Charles Xavier regarda Cyclope quitter la pièce, sans dire un mot. Tornade évitait de le regarder, elle savait que Scott disait vrai, elle le sentait. Mais pourquoi ? Elle préféra s'éloigner du Professeur qui fit un geste pour la retenir. Elle rejoignit Kurt, les larmes aux yeux. Et s'il avait raison ? S'ils s'étaient tous trompés ? Elle n'osait pas regarder l'homme qui l'avait élevée… elle ne pouvait pas…

Kurt sentit que Tornade n'allait pas pouvoir supporter tout cela très longtemps. Il la prit par les épaules et, doucement, la conduisit vers une chaise.

Un lourd silence régnait à présent dans l'infirmerie. Ce fut Logan qui le brisa. « Scott a raison », dit-il, « moi aussi je vous ai vu. C'est vous qui injectiez cette...cette chose dans sa nuque tout à l'heure, juste avant que votre complice ne s'amuse à me filer un coup de massue...Et je suppose aussi que, de la même façon, c'est vous qui avez injecté le produit à Malicia pour qu'elle me liquide. Pourquoi, Charley ? Pourquoi est-ce que vous voulez vous débarrasser de nous ? Est-ce que vous avez fini par devenir comme votre copain Erik ? Un dingue ?» Son ton était agressif, mais il au fond de lui il était surtout très inquiet. Au fond de lui il savait que le professeur Xavier était incapable d'un tel acte. Il devait y avoir une explication...

Il paraissait étourdi.

« Je… non, non, c'est impossible. Impossible. »

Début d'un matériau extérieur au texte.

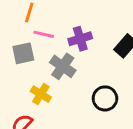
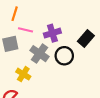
black circle: (105, 98) -> (64, 56), moved

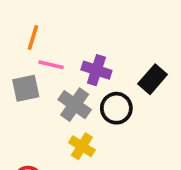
purple cross: (52, 33) -> (96, 70), turned 35
yellow cross: (23, 74) -> (82, 146), moved

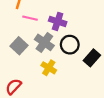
black rectangle: (153, 79) -> (92, 58), moved
gray square: (26, 88) -> (19, 46), moved, turned -35

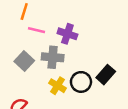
gray cross: (44, 42) -> (53, 57), turned -30
black circle: (70, 45) -> (81, 82), moved

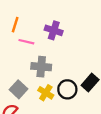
purple cross: (67, 34) -> (54, 30), moved
gray square: (24, 61) -> (19, 89), moved

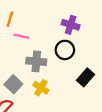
purple cross: (54, 30) -> (71, 25), moved
black circle: (67, 89) -> (65, 50), moved

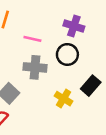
pink line: (21, 36) -> (32, 39), moved
yellow cross: (41, 88) -> (64, 99), moved

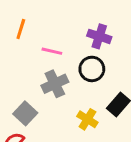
gray cross: (35, 67) -> (55, 84), turned -30

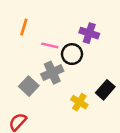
black circle: (92, 69) -> (72, 54), moved
gray square: (25, 113) -> (29, 86), moved

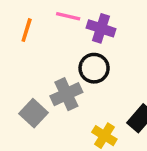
purple cross: (89, 33) -> (101, 28), moved
pink line: (50, 45) -> (68, 16), moved

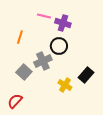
orange line: (27, 30) -> (20, 37), moved

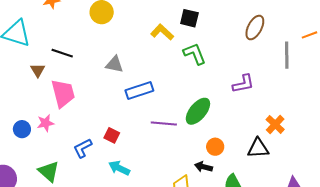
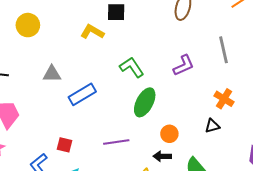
green L-shape: (195, 54) -> (132, 67), moved
gray line: (287, 55) -> (223, 50), moved
purple line: (164, 124) -> (116, 142), moved
black triangle: (258, 148) -> (212, 126), size x0.7

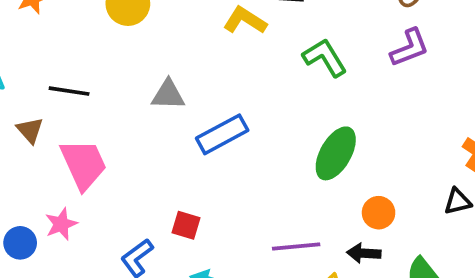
purple L-shape: (184, 65) -> (410, 48), moved
green L-shape: (132, 67) -> (325, 58), moved
purple line: (116, 142) -> (296, 247), moved

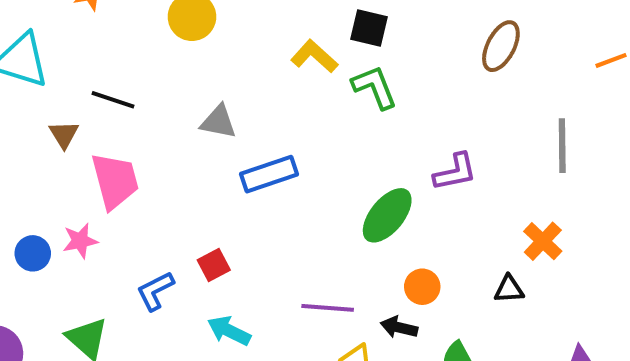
purple L-shape: (410, 48) -> (455, 172), moved
green L-shape: (325, 58) -> (375, 87), moved
red square: (186, 225) -> (214, 265), turned 36

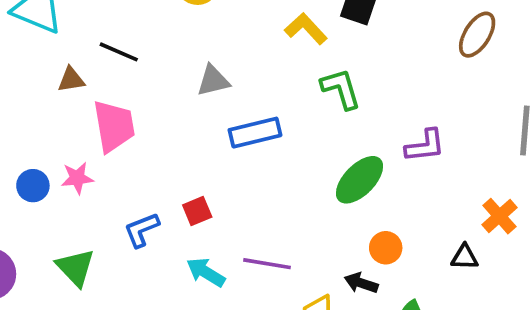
green L-shape: (375, 87) -> (341, 89), moved
gray triangle: (218, 122) -> (213, 81), turned -30
brown triangle: (64, 134) -> (71, 80), turned 48
purple line: (328, 308) -> (267, 264), moved

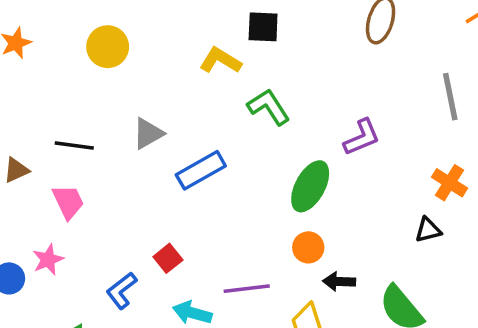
black line: (119, 52) -> (74, 146), moved
pink trapezoid: (114, 126) -> (68, 202), size x0.7
orange circle: (386, 248) -> (308, 247), moved

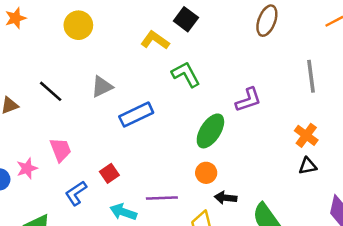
black square: (263, 27) -> (186, 19), turned 30
black line: (74, 146) -> (51, 91), turned 30
pink trapezoid: (68, 202) -> (61, 150), moved
black triangle: (428, 230) -> (308, 166), moved

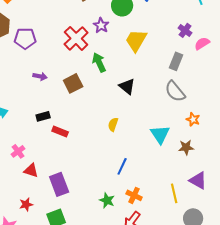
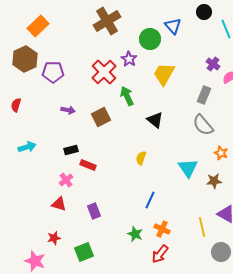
pink cross: (18, 151) -> (66, 180), moved
purple rectangle: (59, 184) -> (94, 211), moved, size x0.7

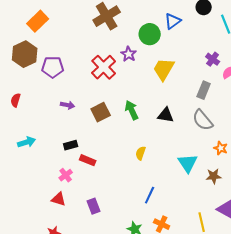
blue triangle: (173, 26) -> (173, 21), turned 36
green arrow: (127, 96) -> (132, 110), moved
black triangle: (155, 120) -> (166, 115), moved, turned -30

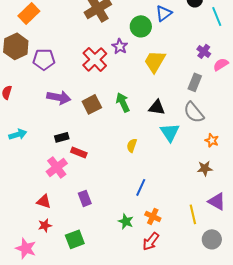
purple arrow: (68, 105) -> (59, 97), size x1.6
cyan triangle: (188, 163) -> (170, 132), moved
pink cross: (66, 175) -> (57, 167), size x1.5
red triangle: (59, 199) -> (44, 201), moved

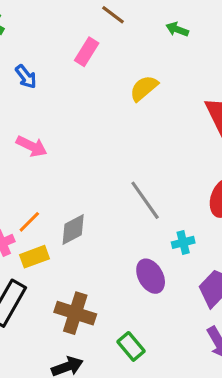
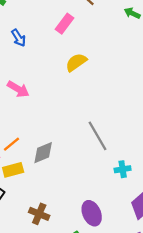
yellow semicircle: (144, 88) -> (76, 62), moved
purple ellipse: (151, 276) -> (92, 213), moved
brown cross: (75, 313) -> (39, 214), size x0.7

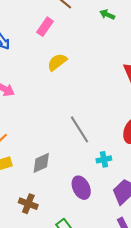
gray diamond: (43, 153) -> (41, 163), moved
purple ellipse: (92, 213) -> (81, 188), moved

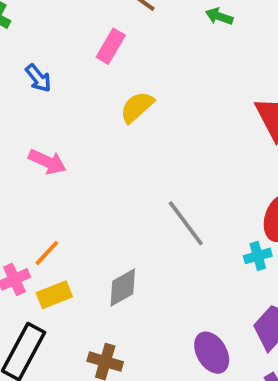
cyan cross: (104, 159) -> (258, 256), moved
purple ellipse: (81, 188) -> (212, 353), moved

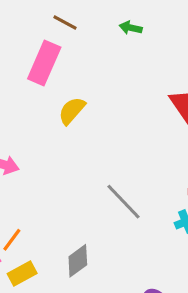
pink rectangle: (111, 46) -> (44, 63), size x1.5

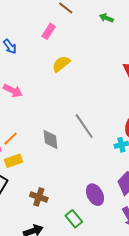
pink rectangle: (44, 63) -> (49, 31), size x0.6
gray diamond: (78, 261) -> (51, 139), moved, turned -70

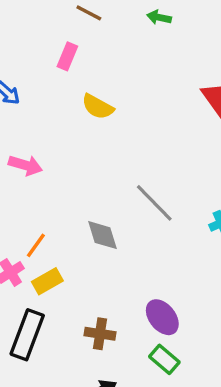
yellow semicircle: (61, 64) -> (98, 107), turned -102
purple ellipse: (95, 195) -> (162, 317), moved

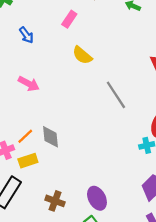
gray line: (154, 203) -> (116, 95), moved
gray diamond: (102, 235) -> (50, 137), moved

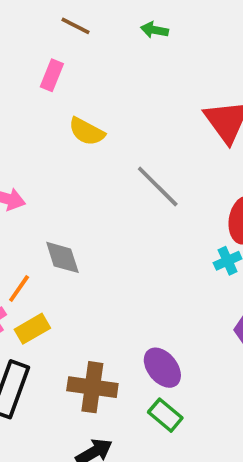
gray diamond: (50, 137) -> (62, 257), moved
brown cross: (55, 201) -> (92, 387), size x1.4

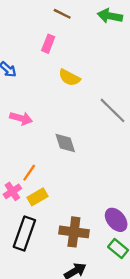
green arrow: (155, 30) -> (110, 16), size x1.5
gray diamond: (62, 257) -> (65, 143), moved

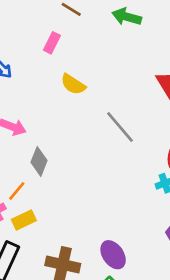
gray diamond: (65, 143) -> (39, 161), moved, turned 35

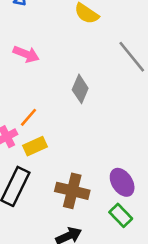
gray diamond: (39, 161) -> (80, 89), moved

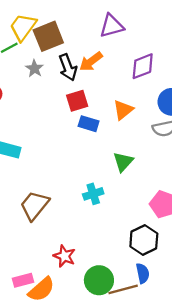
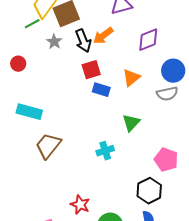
brown trapezoid: (35, 205) -> (48, 146), moved

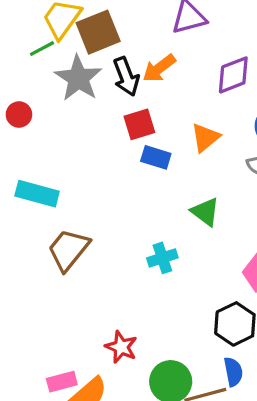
gray star: (54, 42) -> (78, 78), size x1.8
green triangle: (131, 123) -> (205, 212), turned -36

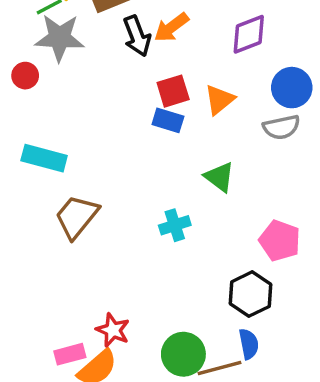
gray star: (78, 78) -> (60, 38), moved, turned -30
red square: (139, 124) -> (173, 91), moved
red star: (121, 347) -> (113, 330), moved

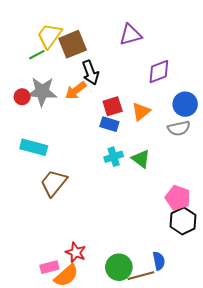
orange arrow: (171, 27) -> (76, 90), moved
gray star: (60, 38) -> (42, 92), moved
cyan cross: (175, 225) -> (114, 157), moved
black hexagon: (250, 294) -> (183, 221), moved

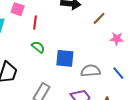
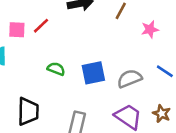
red line: (35, 22) -> (41, 26), moved, turned 56

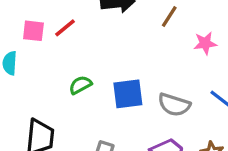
green semicircle: (56, 69) -> (80, 85), turned -54
gray semicircle: (130, 79) -> (174, 105), turned -145

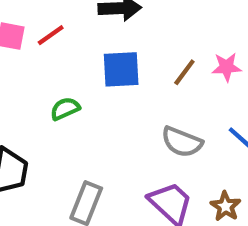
brown line: (169, 17) -> (184, 72), moved
blue square: (128, 94) -> (121, 69), moved

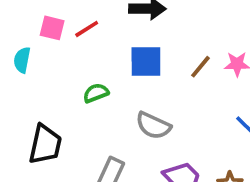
gray semicircle: (182, 142) -> (153, 126), moved

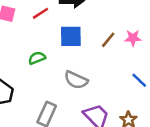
red line: (87, 29) -> (40, 13), moved

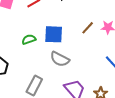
blue square: (71, 36) -> (54, 34), moved

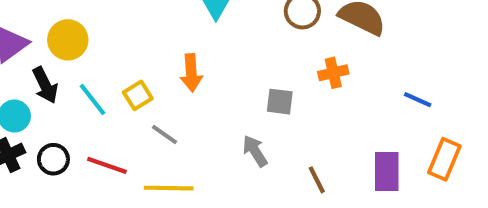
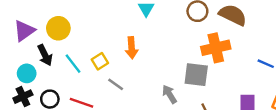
orange cross: (333, 73) -> (216, 48), size x1.6
gray square: (280, 102) -> (196, 75), moved, size x1.5

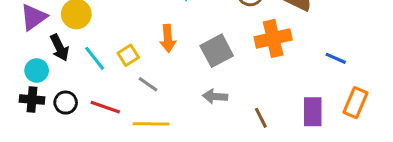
gray square: (196, 75) -> (217, 51), moved, turned -35
gray arrow: (169, 94) -> (215, 96), turned -54
black cross: (23, 97) -> (32, 99), turned 30

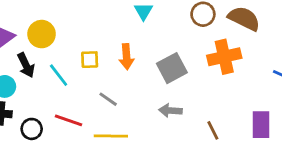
yellow square: (128, 55) -> (90, 60), moved, turned 30
black circle: (66, 103) -> (32, 129), moved

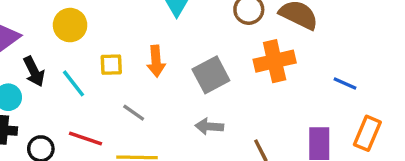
yellow circle: (42, 34) -> (70, 25), moved

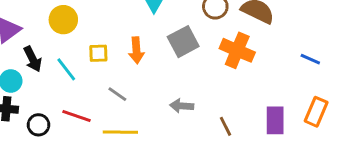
orange cross: (275, 61) -> (237, 50), turned 36
gray square: (211, 75) -> (183, 42), moved
blue line: (345, 83) -> (310, 59), moved

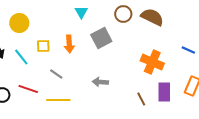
orange cross: (237, 50) -> (152, 62), moved
brown line: (226, 126) -> (141, 99), moved

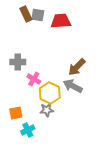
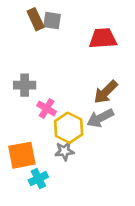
red trapezoid: (61, 21) -> (103, 38), moved
gray arrow: (73, 86) -> (100, 118), turned -54
orange square: (16, 113) -> (22, 155), size x1.5

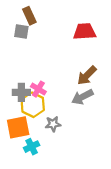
gray square: (52, 21) -> (21, 31), moved
gray cross: (25, 85) -> (21, 92), moved
yellow hexagon: (69, 128) -> (33, 105), moved

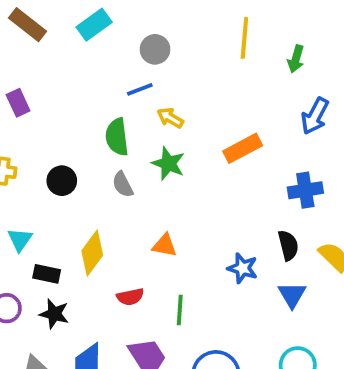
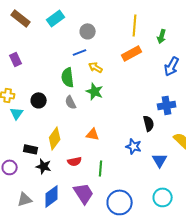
orange rectangle: (243, 148) -> (132, 53), moved
cyan triangle: (20, 240) -> (17, 113), moved
black semicircle: (288, 245) -> (149, 123), moved
black star: (54, 314) -> (44, 166), moved

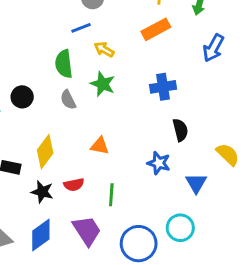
blue cross: (167, 105) -> (163, 87), moved
black star: (44, 166) -> (42, 192), moved
cyan circle: (163, 197) -> (180, 228), moved

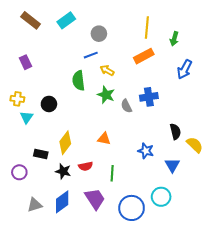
gray semicircle: (68, 100) -> (126, 106), moved
black semicircle: (180, 130) -> (175, 132), moved

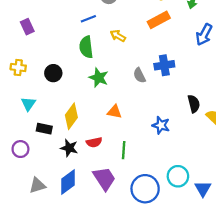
blue line: (91, 55) -> (88, 19), moved
green star: (106, 95) -> (99, 78), moved
cyan triangle: (27, 117) -> (28, 104), moved
blue triangle: (172, 165) -> (203, 189), moved

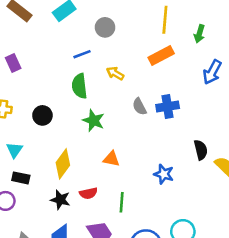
gray semicircle: (139, 75) -> (139, 106), moved
black rectangle: (44, 129) -> (21, 178), moved

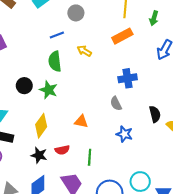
gray semicircle: (139, 106) -> (116, 104), moved
green star: (94, 121) -> (48, 90), moved

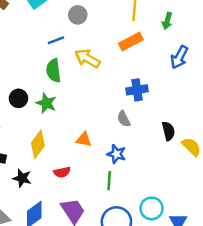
yellow arrow: (84, 51) -> (87, 58), size x1.5
blue star: (124, 134) -> (116, 154), moved
black star: (39, 155) -> (22, 178), moved
green line: (90, 157) -> (109, 181), moved

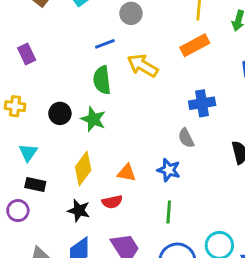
orange triangle: (84, 139) -> (127, 173), moved
blue star: (116, 154) -> (169, 170), moved
black star: (22, 178) -> (79, 211), moved

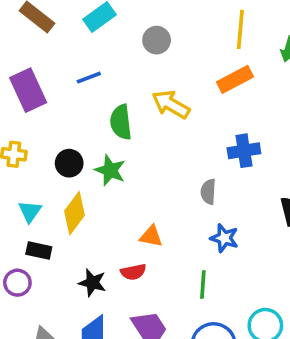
blue line: (105, 44) -> (89, 78), moved
purple rectangle: (27, 54) -> (28, 90), size x1.6
gray semicircle: (186, 138) -> (208, 192), moved, turned 30
yellow diamond: (83, 169) -> (75, 213), moved
blue star: (169, 170) -> (224, 238), moved

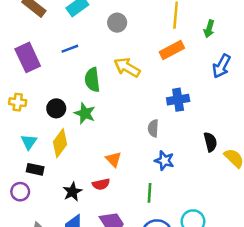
orange triangle: (151, 236) -> (113, 159), turned 35
black star: (92, 283) -> (72, 192), turned 30

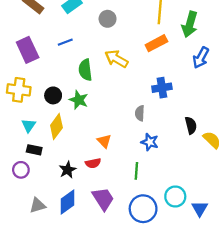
green arrow: (209, 29) -> (190, 24), size x1.6
yellow cross: (18, 102) -> (19, 90), size x1.5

Il n'osait pas plonger dans son esprit, il avait peur. La même peur que lorsqu'il avait abandonné la lutte face à Jason.

« Je ne me souviens de rien, absolument rien. »

Il avait baissé la tête. Lorsqu'il la releva, il avait les yeux brillants de larmes :

« Je vous jure, je vous jure que je n'aurais jamais fait cela de mon plein gré… Je dois me concentrer, voir ce qui est vraiment arrivé… Logan, peux tu m'aider à rejoindre mon fauteuil ? »

Tornade se pencha sur Kurt et chuchota :

« Kurt, je crois qu'il a peur… mais je ne pourrais pas dire si c'est par ignorance, ou parce qu'il sait exactement ce qu'il se passe… Il… Non, rien. »

Kurt lui prit la main et lui sourit mais ne dit rien. Il savait à quel point il était difficile pour Tornade d'accepter tout ce qui arrivait, et il voulait lui montrer qu'elle n'était pas seule, que lui était et serait toujours là pour elle, pour l'aider à surmonter ces événements.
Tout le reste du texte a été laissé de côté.